Il caso Alex Schwazer, Sandro Donati: “Vivrò sempre col senso di colpa che abbiano squalificato Alex per vendicarsi di me”

Tra i protagonisti della docuserie che sta sbancando su Netflix c'è anche Sandro Donati, prima inquisitore e poi allenatore del campione olimpico di marcia a Pechino 2008, al centro del più incredibile complotto della storia dell'antidoping

Il caso Alex Schwazer, la docuserie Netflix (sulla piattaforma dal 13 aprile) che racconta l’Odissea dell’atleta campione olimpico a Pechino 2008, ha tra i protagonisti un personaggio shakespeariano, Sandro Donati. Classe 1947, tra gli allenatori migliori della storia dell’atletica italiana, è stato tra i primi a sollevare il coperchio del vaso di Pandora delle malefatte delle classi dirigenti dello sport mondiale.

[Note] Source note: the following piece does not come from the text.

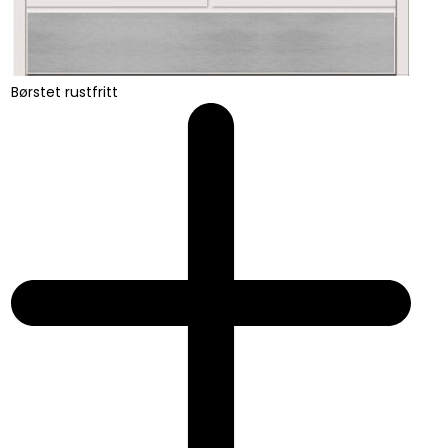
Børstet rustfritt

Nel suo curriculum troviamo le prestazioni di Stefano Mei e Stefano Tilli, il primo mezzofondista e il secondo velocista, ma anche, tra le altre cose, l’aver scoperto l’inganno da Armata Brancaleone con cui a Roma 1987, fu assegnato il bronzo mondiale al saltatore in lungo Giovanni Evangelisti (poi revocato, proprio grazie a lui e al provvidenziale aiuto di Gianni Minà). Un uomo di sport che trovandosi di fronte Alex Schwazer, scoperto e condannato anche grazie alle sue ricerche e alla sua raccolta dati, ha poi creduto in lui, nella sua rinascita e ha accettato di allenarlo per il suo ritorno alla marcia.

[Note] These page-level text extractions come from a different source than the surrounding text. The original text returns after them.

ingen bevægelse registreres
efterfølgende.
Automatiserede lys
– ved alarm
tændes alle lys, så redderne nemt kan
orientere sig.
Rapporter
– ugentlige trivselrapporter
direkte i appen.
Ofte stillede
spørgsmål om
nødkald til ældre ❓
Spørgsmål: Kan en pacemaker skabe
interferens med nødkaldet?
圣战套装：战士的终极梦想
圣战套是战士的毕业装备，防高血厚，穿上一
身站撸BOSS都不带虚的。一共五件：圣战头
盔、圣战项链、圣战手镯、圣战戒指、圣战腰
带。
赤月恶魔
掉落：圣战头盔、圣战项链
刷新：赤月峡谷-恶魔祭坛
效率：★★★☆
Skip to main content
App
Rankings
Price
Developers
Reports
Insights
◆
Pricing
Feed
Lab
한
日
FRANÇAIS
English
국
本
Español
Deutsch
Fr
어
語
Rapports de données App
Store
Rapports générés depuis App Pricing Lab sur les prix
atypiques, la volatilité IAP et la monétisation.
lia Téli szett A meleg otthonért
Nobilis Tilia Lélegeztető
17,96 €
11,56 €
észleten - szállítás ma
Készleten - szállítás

Sandro Donati, il profeta dell’antidoping

Non avrebbe mai pensato, Sandro Donati, di allenare un marciatore e di essere costretto a farlo sulla pista d’atletica del Parco delle Valli di Roma, nel suo quartiere, Montesacro. Di legarsi fraternamente, anzi con un rapporto quasi paterno, all’uomo che sospettò fin dall’inizio di aver barato. Di amarlo come un figlio e vivere con lui la storia più bella e straziante dello sport moderno. Lo ha fatto dopo una carriera in cui implacabilmente ha messo alla gogna atleti dopati e soprattutto tutti quei medici e allenatori che mettono a repentaglio quotidianamente la salute dei loro assistiti solo per una vittoria in più. Anzi, a volte per migliorare i propri tempi di qualche secondo o minuto.

Così si è fatto tanti nemici, così la sua carriera è stata stroncata, così è finito ai margini del mondo che ama, per non aver mai accettato compromessi. Così è diventato consulente della Wada, l’agenzia mondiale antidoping, per scoprirla poi cinica pedina dei poteri forti dell’atletica, che hanno spezzato il sogno suo e di Alex Schwazer. Per ritrovarsi a vedere riconosciuta in tribunale (ma non nel suo mondo) l’innocenza di quel ragazzo che ha imparato ad amare – “rifarei tutto, nessuno ci può togliere il meraviglioso rapporto che abbiamo costruito” – e a convivere con il più assurdo e ingiusto dei dubbi. “Vivrò sempre con il senso di colpa che abbiano squalificato Alex per vendicarsi di me”.